The Nobel Peace Prize was awarded to the World Food Programme on Friday for feeding millions of people from Yemen to North Korea, as the coronavirus pandemic pushes millions more into hunger.
The WFP was “a driving force in efforts to prevent the use of hunger as a weapon of war and conflict”, Nobel committee chairwoman Berit Reiss-Andersen said on unveiling the winner in Oslo.
“This is a powerful reminder to the world that peace and #ZeroHunger go hand-in-hand,” the Rome-based organisation said on Twitter, with executive director David Beasley adding in a video: “This is the first time in my life I’ve been speechless.”
Founded in 1961, the UN body helped 97 million people last year, distributing 15 billion rations to people in 88 countries.
Whether delivering food by helicopter or on the back of an elephant or a camel, the WFP prides itself on being “the leading humanitarian organisation” in a world where, by its own estimates, some 690 million people — one in 11 — go to bed on an empty stomach.
“With this year’s award, the Norwegian Nobel Committee wishes to turn the eyes of the world towards the millions of people who suffer from or face the threat of hunger,” Reiss-Andersen said.
“The link between hunger and armed conflict is a vicious circle: war and conflict can cause food insecurity and hunger, just as hunger and food insecurity can cause latent conflicts to flare up and trigger the use of violence.

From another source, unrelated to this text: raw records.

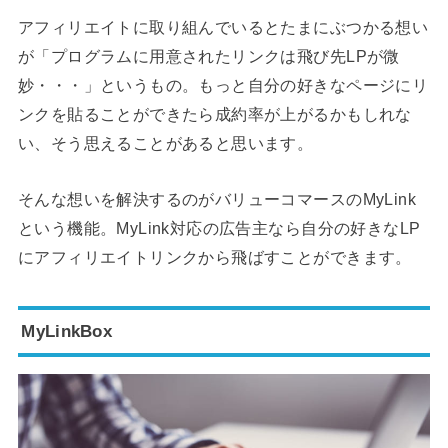
アフィリエイトに取り組んでいるとたまにぶつかる想い
が「プログラムに用意されたリンクは飛び先LPが微
妙・・・」というもの。もっと自分の好きなページにリ
ンクを貼ることができたら成約率が上がるかもしれな
い、そう思えることがあると思います。
そんな想いを解決するのがバリューコマースのMyLink
という機能。MyLink対応の広告主なら自分の好きなLP
にアフィリエイトリンクから飛ばすことができます。
MyLinkBox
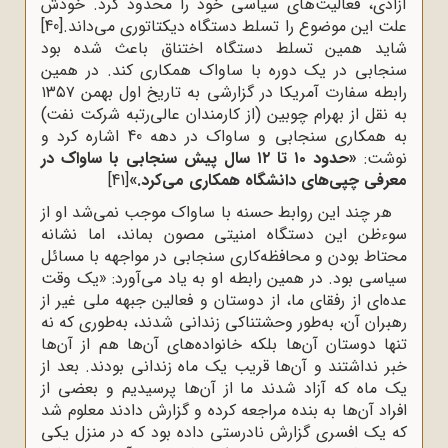
آزادی، فعالیت‌های سیاسی خود را محدود کرد. خودش
علت این موضوع را تسلط دستگاه دیکتاتوری می‌داند.
[40]
شاید همین تسلط دستگاه اختناق باعث شده بود
سنجابی در یک دوره با ساواک همکاری کند. در همین
رابطه سفارت آمریکا در گزارشی به تاریخ اول بهمن ۱۳۵۷
به نقل از بهرام چوبین (از کارمندان عالی‌رتبه شرکت نفت)
به همکاری سنجابی و ساواک در دهه 40 اشاره کرد و
نوشت:
«حدود ۱۰ تا ۱۲ سال پیش سنجابی با ساواک در
معرفی چپی‌های دانشگاه همکاری می‌کرد.»
[41]
هر چند این روابط حسنه با ساواک موجب نمی‌شد او از
سوءظن این دستگاه امنیتی مصون بماند، اما نشانه
محتاط بودن و محافظه‌کاری سنجابی در مواجهه با مسائل
سیاسی بود. در همین رابطه او به یاد می‌آورد: «یک وقت
عده‌‌ای از رفقای ما، از دوستان و فعالین جبهه ملی غیر از
رهبران آن، به‌‌طور وحشتناکی زندانی شدند، به‌‌طوری که نه
تنها دوستان آن‌ها بلکه خانواده‌‌های آن‌ها هم از آن‌ها
خبر نداشتند و آن‌ها قریب یک ماه زندانی بودند. بعد از
یک ماه که آزاد شدند ما از آن‌ها پرسیدیم و بعضی از
افراد آن‌ها به بنده مراجعه کرده و گزارش دادند معلوم شد
که یک افسری گزارش نادرستی داده بود که در منزل یکی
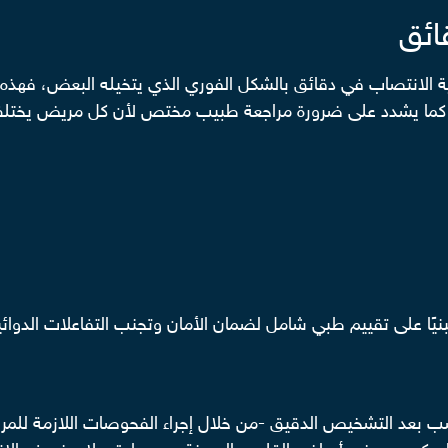
ائق
ية الانتصاب في دقائق بالشكل الفوري الذي يتخيله البعض، فهذه ا
، كما يشدد على ضرورة مراجعة طبيب مختص لأن كل مريض يختلف
يًا على تقييم طبي شامل لضمان الأمان وتجنب التفاعلات الدوائي
ب بعد التشخيص الدقيق -من خلال إجراء الفحوصات اللازمة للم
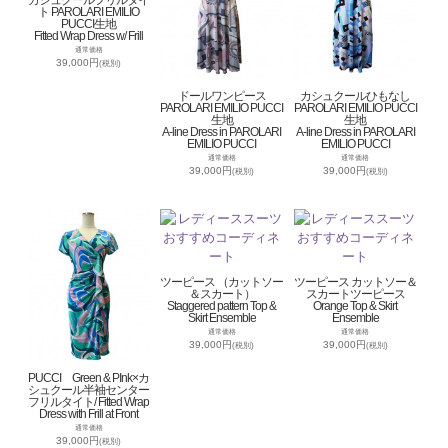
ト PAROLARI EMILIO
PUCCI生地
Fitted Wrap Dress w/ Frill
通常価格
39,000円
(税別)
ドールワンピース
カシュクールひもなし
PAROLARI EMILIO PUCCI
PAROLARI EMILIO PUCCI
生地
生地
A-line Dress in PAROLARI
A-line Dress in PAROLARI
EMILIO PUCCI
EMILIO PUCCI
通常価格
通常価格
39,000円
39,000円
(税別)
(税別)
ツーピース （カットソー
ツーピース カットソー＆
＆スカート）
スカートツーピース
Staggered pattern Top &
Orange Top & Skirt
Skirt Ensemble
Ensemble
通常価格
通常価格
39,000円
39,000円
(税別)
(税別)
PUCCI Green & PInk×カ
シュクール半袖センター
フリルタイト/ Fitted Wrap
Dress with Frill at Front
通常価格
39,000円
(税別)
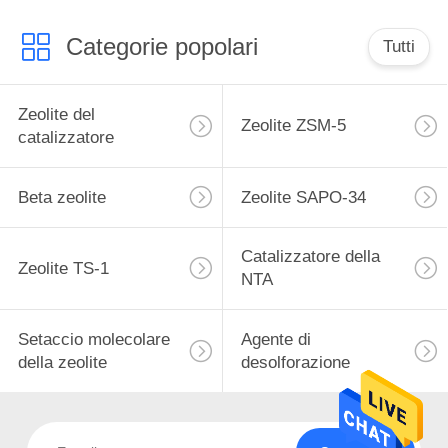
PRIVACY
POLICY
Categorie popolari
Tutti
Zeolite del
Zeolite ZSM-5
catalizzatore
Beta zeolite
Zeolite SAPO-34
Catalizzatore della
Zeolite TS-1
NTA
Setaccio molecolare
Agente di
della zeolite
desolforazione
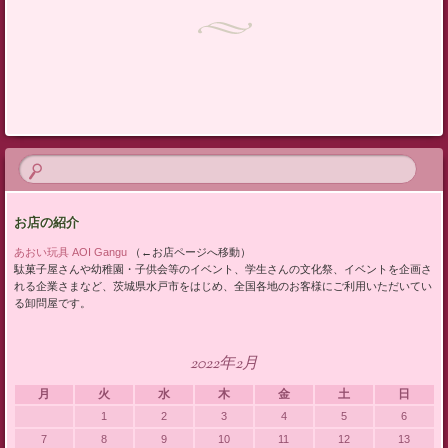
投稿ナビゲーション
お店の紹介
あおい玩具 AOI Gangu
（←お店ページへ移動）
駄菓子屋さんや幼稚園・子供会等のイベント、学生さんの文化祭、イベントを企画さ
れる企業さまなど、茨城県水戸市をはじめ、全国各地のお客様にご利用いただいてい
る卸問屋です。
2022年2月
月
火
水
木
金
土
日
1
2
3
4
5
6
7
8
9
10
11
12
13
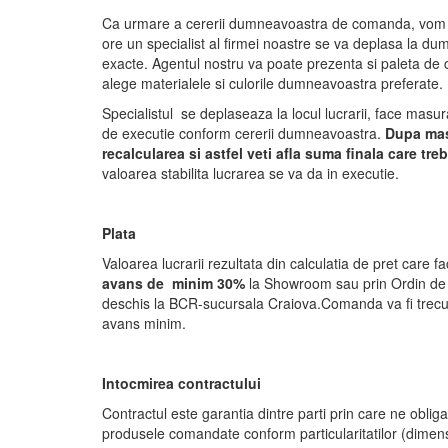
Ca urmare a cererii dumneavoastra de comanda, vom 
ore un specialist al firmei noastre se va deplasa la d
exacte. Agentul nostru va poate prezenta si paleta de c
alege materialele si culorile dumneavoastra preferate.
Specialistul se deplaseaza la locul lucrarii, face mas
de executie conform cererii dumneavoastra.
Dupa masu
recalcularea si astfel veti afla suma finala care tre
valoarea stabilita lucrarea se va da in executie.
Plata
Valoarea lucrarii rezultata din calculatia de pret care f
avans de minim 30%
la Showroom sau prin Ordin d
deschis la BCR-sucursala Craiova.Comanda va fi trecut
avans minim.
Intocmirea contractului
Contractul este garantia dintre parti prin care ne oblig
produsele comandate conform particularitatilor (dimensi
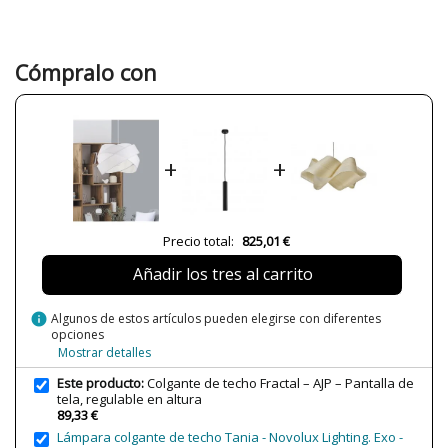
Material
Materiales Plásticos
Tela
Color
Blanco
Cómpralo con
Alto (cm)
40 cm
Diámetro (cm)
39 cm
Peso Neto (KG)
1.28 kg
+
+
Plazo de Envío
Menos de 1 semana
Alimentación
230V
Casquillo
E27
Precio total:
825,01 €
Potencia en Vatios
60W máx.
Añadir los tres al carrito
Bombilla Incluida?
No
info
Algunos de estos artículos pueden elegirse con diferentes
Protección IP
IP20 (solo uso interior)
opciones
Mostrar detalles
Certificados
CE
Este producto:
Colgante de techo Fractal – AJP – Pantalla de
tela, regulable en altura
89,33 €
Lámpara colgante de techo Tania - Novolux Lighting. Exo -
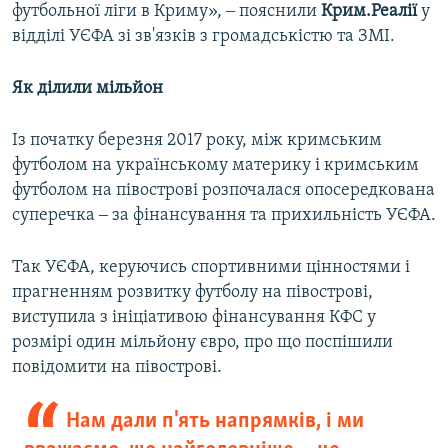
футбольної ліги в Криму», ‒ пояснили
Крим.Реалії
у
відділі УЄФА зі зв'язків з громадськістю та ЗМІ.
Як ділили мільйон
Із початку березня 2017 року, між кримським
футболом на українському материку і кримським
футболом на півострові розпочалася опосередкована
суперечка ‒ за фінансування та прихильність УЄФА.
Так УЄФА, керуючись спортивними цінностями і
прагненням розвитку футболу на півострові,
виступила з ініціативою фінансування КФС у
розмірі один мільйону євро, про що поспішили
повідомити на півострові.
Нам дали п'ять напрямків, і ми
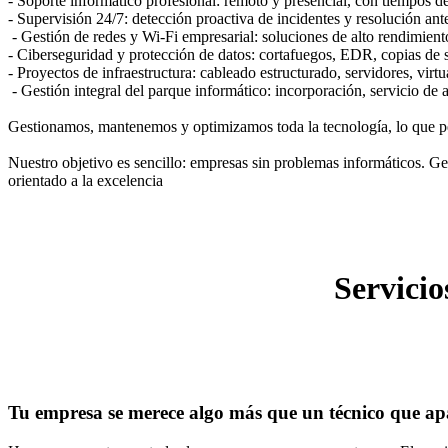
- Soporte informático profesional: remoto y presencial, con tiempos d
- Supervisión 24/7: detección proactiva de incidentes y resolución ant
- Gestión de redes y Wi-Fi empresarial: soluciones de alto rendimient
- Ciberseguridad y protección de datos: cortafuegos, EDR, copias de 
- Proyectos de infraestructura: cableado estructurado, servidores, virt
- Gestión integral del parque informático: incorporación, servicio de as
Gestionamos, mantenemos y optimizamos toda la tecnología, lo que perm
Nuestro objetivo es sencillo: empresas sin problemas informáticos. G
orientado a la excelencia
Servicio
Tu empresa se merece algo más que un técnico que a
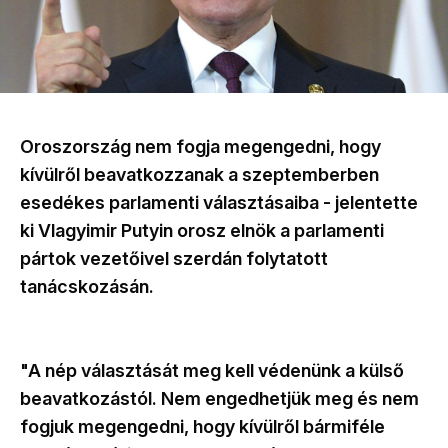
Oroszország nem fogja megengedni, hogy
kívülről beavatkozzanak a szeptemberben
esedékes parlamenti választásaiba - jelentette
ki Vlagyimir Putyin orosz elnök a parlamenti
pártok vezetőivel szerdán folytatott
tanácskozásán.
"A nép választását meg kell védenünk a külső
beavatkozástól. Nem engedhetjük meg és nem
fogjuk megengedni, hogy kívülről bármiféle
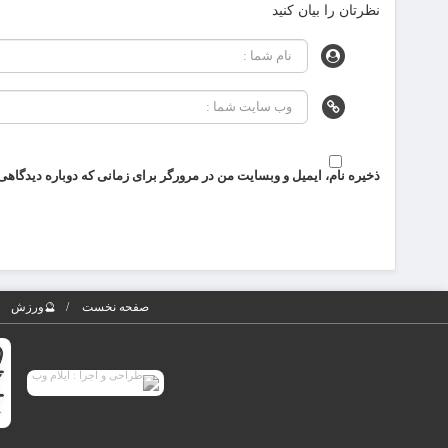
نظرتان را بیان کنید
ذخیره نام، ایمیل و وبسایت من در مرورگر برای زمانی که دوباره دیدگاهی
صفحه نخست
🔮ورزش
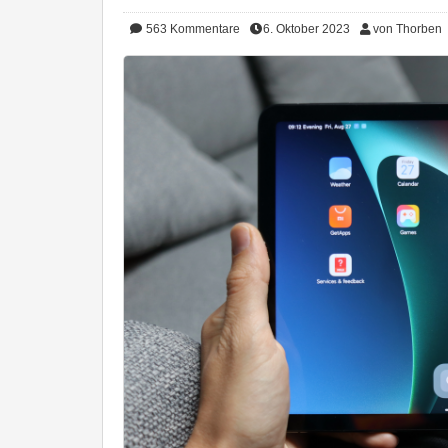
563
Kommentare
6. Oktober 2023
von Thorben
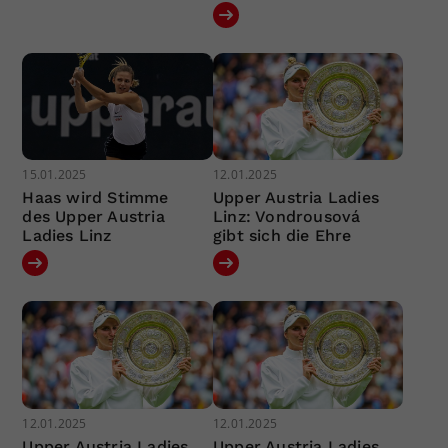
15.01.2025
12.01.2025
Haas wird Stimme
Upper Austria Ladies
des Upper Austria
Linz: Vondrousová
Ladies Linz
gibt sich die Ehre
12.01.2025
12.01.2025
Upper Austria Ladies
Upper Austria Ladies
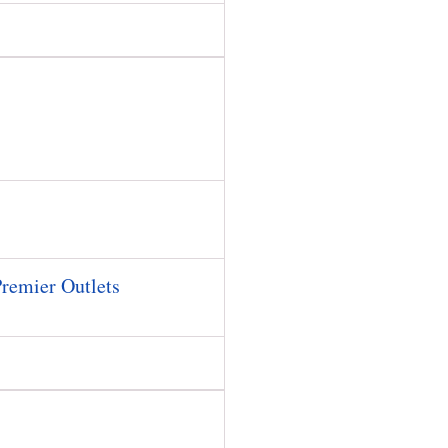
Premier Outlets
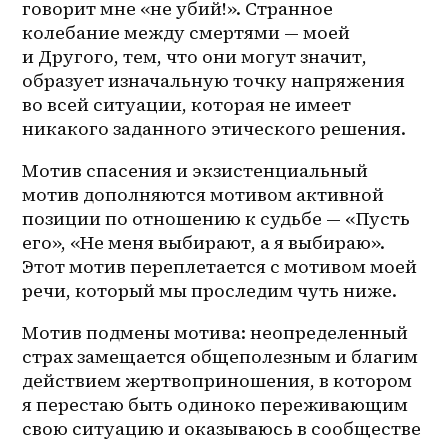
говорит мне «не убий!». Странное 
колебание между смертями — моей 
и Другого, тем, что они могут значит, 
образует изначальную точку напряжения 
во всей ситуации, которая не имеет 
никакого заданного этического решения.
Мотив спасения и экзистенциальный 
мотив дополняются мотивом активной 
позиции по отношению к судьбе — «Пусть 
его», «Не меня выбирают, а я выбираю». 
Этот мотив переплетается с мотивом моей 
речи, который мы проследим чуть ниже. 
Мотив подмены мотива: неопределенный 
страх замещается общеполезным и благим 
действием жертвоприношения, в котором 
я перестаю быть одиноко переживающим 
свою ситуацию и оказываюсь в сообществе 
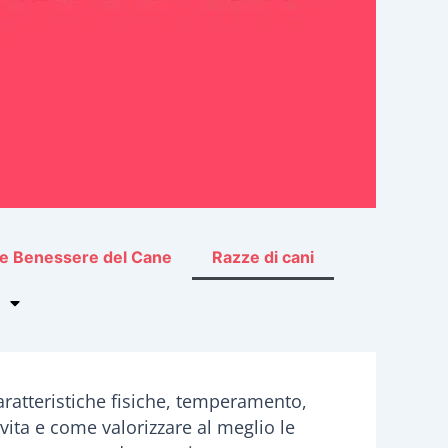
 e Benessere del Cane
Razze di cani
aratteristiche fisiche, temperamento,
 vita e come valorizzare al meglio le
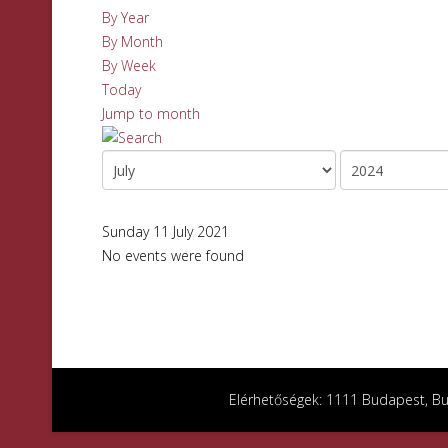
By Year
By Month
By Week
Today
Jump to month
Sunday 11 July 2021
No events were found
Elérhetőségek: 1111 Budapest, Bud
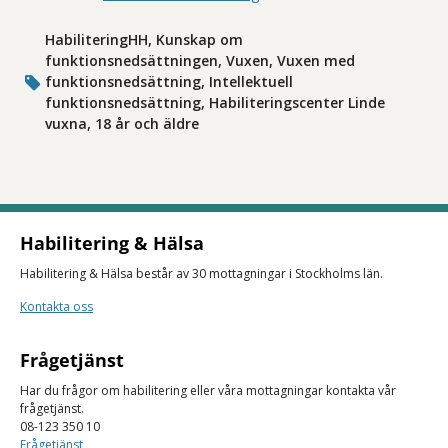
HabiliteringHH, Kunskap om
funktionsnedsättningen, Vuxen, Vuxen med
funktionsnedsättning, Intellektuell
funktionsnedsättning, Habiliteringscenter Linde
vuxna, 18 år och äldre
Habilitering & Hälsa
Habilitering & Hälsa består av 30 mottagningar i Stockholms län.
Kontakta oss
Frågetjänst
Har du frågor om habilitering eller våra mottagningar kontakta vår
frågetjänst.
08-123 350 10
Frågetjänst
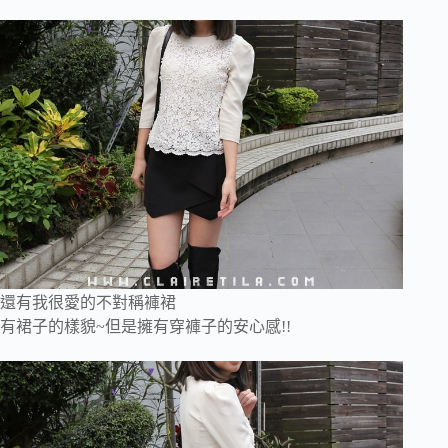
還有我很愛的不對稱褲裙
有裙子的樣貌~但是擁有穿褲子的安心感!!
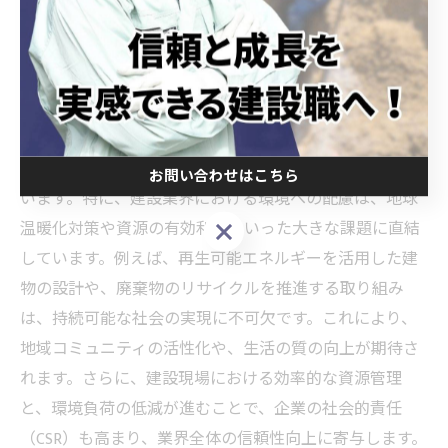
けとなります。また、スマートシティの構築においても
重要な役割を果たし、持続可能な都市環境の実現に貢献
しています。
持続可能な建設が社会にもたらす影響
持続可能な建設は、今や社会全体に多大な影響を与えて
お問い合わせはこちら
います。特に、建設業界における環境への配慮は、地球
お問い合わせはこちら
温暖化対策や資源の有効利用といった大きな課題に直結
しています。例えば、再生可能エネルギーを活用した建
物の設計や、廃棄物のリサイクルを推進する取り組み
は、持続可能な社会の実現に不可欠です。これにより、
地域コミュニティの活性化や、生活の質の向上が期待さ
れます。さらに、建設現場における効率的な資源管理
と、環境負荷の低減が進むことで、企業の社会的責任
（CSR）も高まり、業界全体の信頼性向上に寄与します。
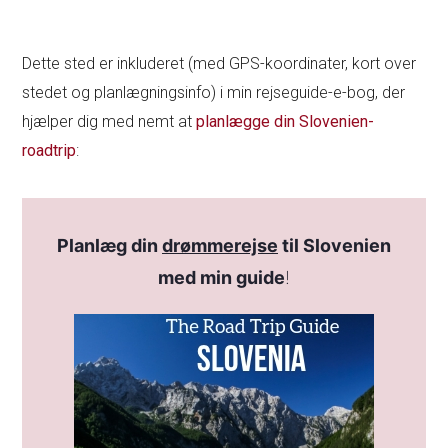
Dette sted er inkluderet (med GPS-koordinater, kort over
stedet og planlægningsinfo) i min rejseguide-e-bog, der
hjælper dig med nemt at
planlægge din Slovenien-
roadtrip
:
Planlæg din
drømmerejse
til Slovenien
med min guide
!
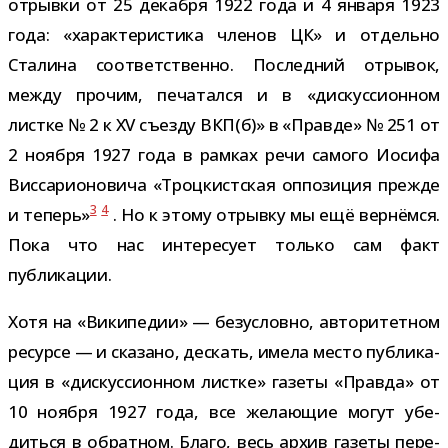
отрывки от 25 декабря 1922 года и 4 января 1923
года: «харак­те­ри­стика чле­нов ЦК» и отдельно
Сталина соот­вет­ственно. Последний отры­вок,
между про­чим, печа­тался и в «дис­кус­си­он­ном
листке № 2 к XV съезду ВКП(б)» в «Правде» № 251 от
2 ноября 1927 года в рам­ках речи самого Иосифа
Виссарионовича «Троцкистская оппо­зи­ция прежде
3
4
и теперь»
. Но к этому отрывку мы ещё вер­нёмся.
Пока что нас инте­ре­сует только сам факт
публикации.
Хотя на «Википедии» — без­условно, авто­ри­тет­ном
ресурсе — и ска­зано, дескать, имела место пуб­ли­ка­
ция в «дис­кус­си­он­ном листке» газеты «Правда» от
10 ноября 1927 года, все жела­ю­щие могут убе­
диться в обрат­ном. Благо, весь архив газеты пере­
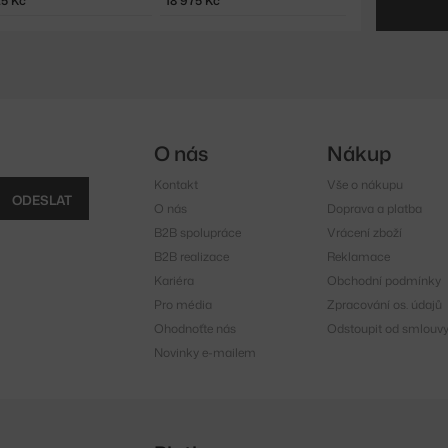
25 Kč
18 975 Kč
O nás
Nákup
Kontakt
Vše o nákupu
ODESLAT
O nás
Doprava a platba
B2B spolupráce
Vrácení zboží
B2B realizace
Reklamace
Kariéra
Obchodní podmínky
Pro média
Zpracování os. údajů
Ohodnoťte nás
Odstoupit od smlouv
Novinky e-mailem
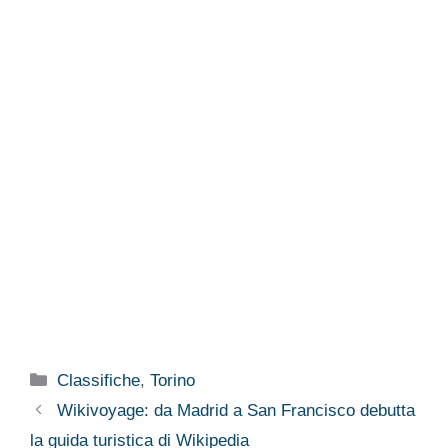
Categorie
Classifiche
,
Torino
Wikivoyage: da Madrid a San Francisco debutta
la guida turistica di Wikipedia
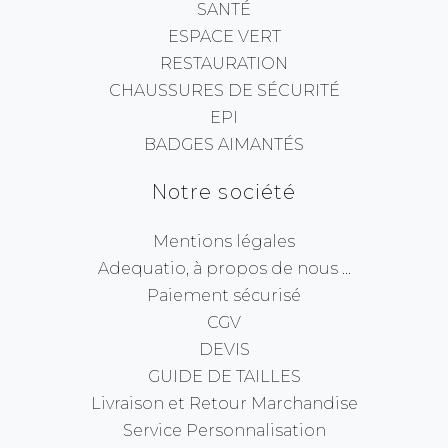
SANTÉ
ESPACE VERT
RESTAURATION
CHAUSSURES DE SÉCURITÉ
EPI
BADGES AIMANTÉS
Notre société
Mentions légales
Adequatio, à propos de nous ...
Paiement sécurisé
CGV
DEVIS
GUIDE DE TAILLES
Livraison et Retour Marchandise
Service Personnalisation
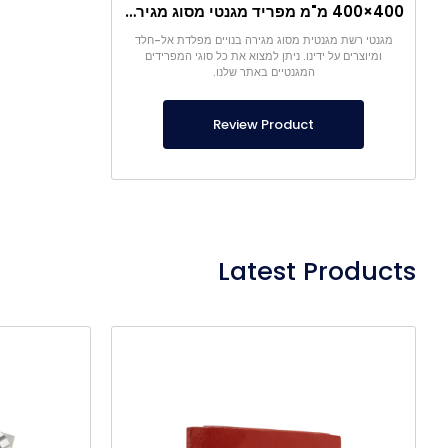
400×400 מ"מ מפריד מגנטי מסוג מגירה עם מארז
מגנטי רשת מגנטית מסוג מגירה בנויים מפלדת אל-חלד
ומיוצרים על ידינו. ניתן למצוא את כל סוגי המפרידים
המגנטיים באתר שלנו.
Review Product
Latest Products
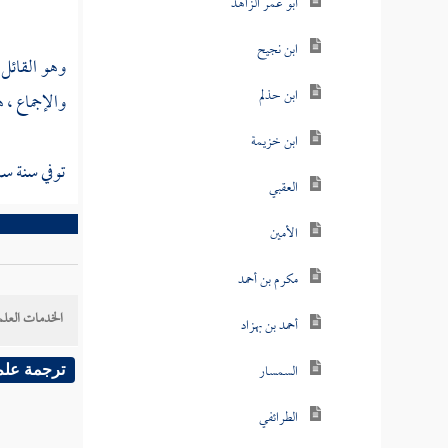
أبو عمر الزاهد
ابن نجيح
وهو القائل 
ابن حذلم
والإجماع ، 
ابن خزيمة
توفي سنة ست
العقبي
الأمين
مكرم بن أحمد
الخدمات العلم
أحمد بن بهزاد
السمسار
ترجمة علم
الطرائفي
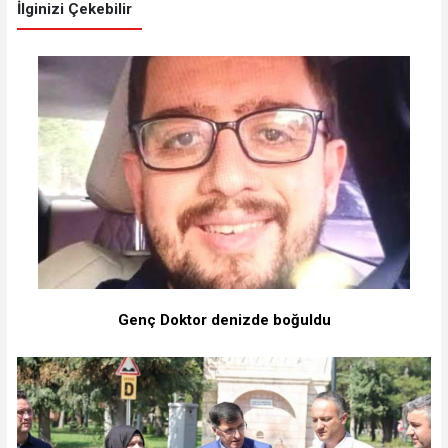
İlginizi Çekebilir
Genç Doktor denizde boğuldu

“We will never achieve the goal of zero hunger unless we also put an end to war and armed conflict.”
UN Secretary General Antonio Guterres said he was “delighted” that the prize had gone to “the world’s first responder on the frontlines of food insecurity”.
Despite making progress over the past three decades, the UN’s goal to eradicate hunger by 2030 appears out of reach if current trends continue, according to experts.
Women and children are generally most at risk.
War can be caused by hunger, but hunger is also a consequence of war, with people living in areas of conflict three times more likely to be undernourished than those living in countries at peace, the WFP says.
Yemen, which is living through what the UN has described as the “largest humanitarian crisis in the world”, is a stark example.
Both the UN and aid agencies have repeatedly raised the alarm over the disastrous consequences of the conflict, which has claimed tens of thousands of lives, displaced three million and pushed Yemen to the brink of famine.
Two-thirds of the country’s 30 million people do not know where their next meal will come from, WFP figures show.
The outlook for the world has grown bleaker this year because of the coronavirus pandemic, which has led to earnings losses, made food more expensive and disrupted supply chains.
“The coronavirus pandemic has contributed to a strong upsurge in the number of victims of hunger in the world,” the Nobel committee said.
“In countries such as Yemen, the Democratic Republic of Congo, Nigeria, South Sudan and Burkina Faso, the combination of violent conflict and the pandemic has led to a dramatic rise in the number of people living on the brink of starvation.”
In April, Beasley warned: “We could be facing multiple famines of biblical proportions within a short few months.”
The global recession caused by the virus risks pushing an additional 83 to 132 million people into hunger, the UN said in a report in mid-July.
This is the 12th time the Peace Prize has gone to the UN, one of its agencies or personalities — more than any other laureate.
Amid rising geopolitical tensions and nationalistic trends, Reiss-Andersen stressed “the need for international solidarity and multilateral cooperation is more conspicuous than ever”.
“UN agencies and other international institutions seem to have less support these days,” she told AFP, citing Brexit and US criticism.
The award consists of a gold medal, a diploma and a cheque for 10 million Swedish kronor ($1.1 million).